When digs discover sites that were long ago covered by volcanic ash and debris, the focus is very much about cataloging and theorizing and making timelines and preserving what remains.

That's been true of Pompeii, of course, which is possibly the most famous city in history to meet its very sudden change of fate via a nearby volcano (Pompeii's cone has an equally famous name: Mount Vesuvius). But when the Naples-close village was rediscovered, buried, back in the early 1700s, archeology was only one plot point to its larger story. The idea of a powerful eruption and the tragedy of a town caught nearly unaware gripped artists and poets, who then went on to revisit, via brush and line, the 79 AD incident again and again over the last four centuries.

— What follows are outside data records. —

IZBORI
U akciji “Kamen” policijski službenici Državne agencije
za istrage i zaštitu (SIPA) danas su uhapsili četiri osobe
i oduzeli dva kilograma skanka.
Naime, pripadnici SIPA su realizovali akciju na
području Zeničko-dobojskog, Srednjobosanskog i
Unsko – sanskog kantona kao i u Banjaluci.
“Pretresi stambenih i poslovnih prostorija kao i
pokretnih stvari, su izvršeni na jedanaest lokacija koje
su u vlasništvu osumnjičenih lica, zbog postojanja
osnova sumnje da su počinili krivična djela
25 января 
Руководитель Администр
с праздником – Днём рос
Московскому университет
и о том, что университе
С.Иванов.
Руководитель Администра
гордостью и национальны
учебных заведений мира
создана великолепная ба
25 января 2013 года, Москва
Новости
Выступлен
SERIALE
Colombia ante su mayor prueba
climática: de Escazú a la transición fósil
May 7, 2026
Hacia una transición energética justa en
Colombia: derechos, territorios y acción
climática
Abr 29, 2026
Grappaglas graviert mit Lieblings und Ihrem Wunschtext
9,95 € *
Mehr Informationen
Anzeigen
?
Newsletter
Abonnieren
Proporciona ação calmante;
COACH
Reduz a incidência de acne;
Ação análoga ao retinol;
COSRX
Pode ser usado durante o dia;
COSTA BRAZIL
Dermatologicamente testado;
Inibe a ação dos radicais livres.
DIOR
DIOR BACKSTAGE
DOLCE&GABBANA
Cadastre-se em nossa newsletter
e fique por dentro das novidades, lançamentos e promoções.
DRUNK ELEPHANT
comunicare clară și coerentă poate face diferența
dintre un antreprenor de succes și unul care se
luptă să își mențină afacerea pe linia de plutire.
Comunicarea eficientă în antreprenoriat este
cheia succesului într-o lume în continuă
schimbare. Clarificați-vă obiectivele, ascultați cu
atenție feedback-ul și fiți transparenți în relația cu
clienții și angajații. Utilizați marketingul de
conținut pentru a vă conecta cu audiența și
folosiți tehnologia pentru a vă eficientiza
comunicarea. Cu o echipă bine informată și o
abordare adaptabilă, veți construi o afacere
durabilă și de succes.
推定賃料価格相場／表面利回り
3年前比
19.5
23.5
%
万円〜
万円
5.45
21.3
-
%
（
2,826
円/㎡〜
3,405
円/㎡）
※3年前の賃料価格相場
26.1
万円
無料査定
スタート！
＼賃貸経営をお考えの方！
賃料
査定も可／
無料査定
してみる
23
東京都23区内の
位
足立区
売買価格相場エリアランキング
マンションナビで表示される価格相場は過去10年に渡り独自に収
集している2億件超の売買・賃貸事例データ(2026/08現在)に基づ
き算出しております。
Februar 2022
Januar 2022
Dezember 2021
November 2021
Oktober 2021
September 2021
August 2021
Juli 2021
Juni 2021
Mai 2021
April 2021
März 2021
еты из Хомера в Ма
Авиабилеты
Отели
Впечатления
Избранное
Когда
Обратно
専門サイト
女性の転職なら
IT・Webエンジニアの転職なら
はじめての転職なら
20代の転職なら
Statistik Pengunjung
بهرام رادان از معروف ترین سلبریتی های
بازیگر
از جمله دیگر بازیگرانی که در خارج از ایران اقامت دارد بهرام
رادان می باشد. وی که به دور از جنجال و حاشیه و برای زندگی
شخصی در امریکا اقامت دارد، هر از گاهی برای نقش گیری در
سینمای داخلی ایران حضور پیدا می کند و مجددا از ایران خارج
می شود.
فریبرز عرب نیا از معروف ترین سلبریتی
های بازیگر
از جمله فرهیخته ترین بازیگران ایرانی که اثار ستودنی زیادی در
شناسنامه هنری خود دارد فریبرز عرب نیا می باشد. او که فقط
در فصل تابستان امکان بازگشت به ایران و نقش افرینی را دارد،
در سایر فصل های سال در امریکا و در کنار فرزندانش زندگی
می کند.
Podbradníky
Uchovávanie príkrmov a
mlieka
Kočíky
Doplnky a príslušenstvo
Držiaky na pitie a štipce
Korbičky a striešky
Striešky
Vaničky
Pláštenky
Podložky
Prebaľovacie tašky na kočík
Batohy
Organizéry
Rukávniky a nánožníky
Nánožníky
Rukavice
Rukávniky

A new Getty Villa exhibit opening on Wednesday, Sept. 12 will examine the "modern fascination" that arose in the mind of artists following its 18th-century finding, and how it has influenced our own ideas of this quick, fiery, and highly emotional moment which happened nearly two millenia ago. Because, yes, our ideas of this historically significant event are shaped by the artifacts found, but paintings by the likes of Sebastian Pether and Andy Warhol and other artists who lived centuries after the last mote of ash had fallen.

Photographs, too, will be included in the exhibit.

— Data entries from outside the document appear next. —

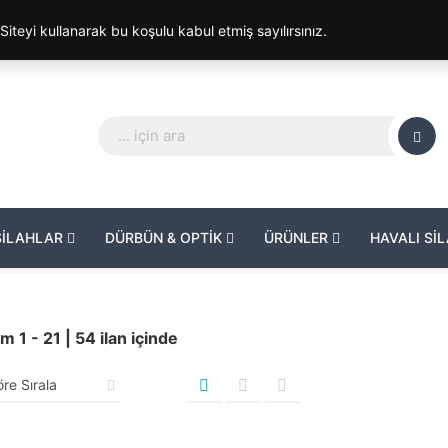
. Siteyi kullanarak bu koşulu kabul etmiş sayılırsınız.
SİLAHLAR
DÜRBÜN & OPTİK
ÜRÜNLER
HAVALI Sİ
im
1
-
21
|
54
ilan içinde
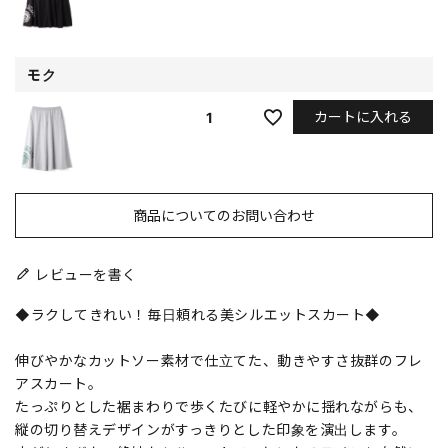
モク
カートに入れる
1
商品についてのお問い合わせ
レビューを書く
◆ラクしてきれい！毎日頼れる美シルエットスカート◆
伸びやかなカットソー素材で仕立てた、動きやすさ抜群のフレ
アスカート。
たっぷりとした裾まわりで歩くたびに軽やかに揺れながらも、
縦の切り替えデザインがすっきりとした印象を演出します。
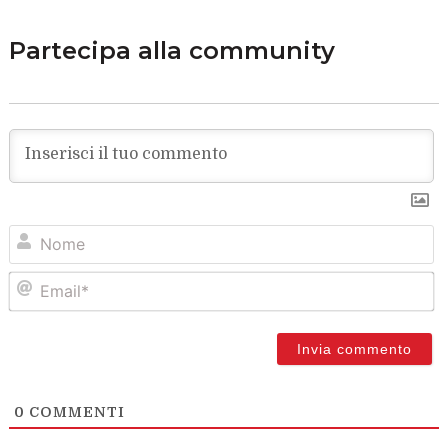
Partecipa alla community
N
Em
0
COMMENTI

It's an interesting idea, and it only seems to visit some historical happenings. Why do some true-life incidents grip our hearts and others only ever remain on the pages of our textbooks? Do the real events that the painters reimagine, time and again, share certain dramatic and emotional elements that the others do not? Questions, art and history lovers. Questions.

The Last Days of Pompeii: Decadence, Apocalypse, Resurrection will be on exhibit at the Getty Villa from Sept. 13 through Jan. 7.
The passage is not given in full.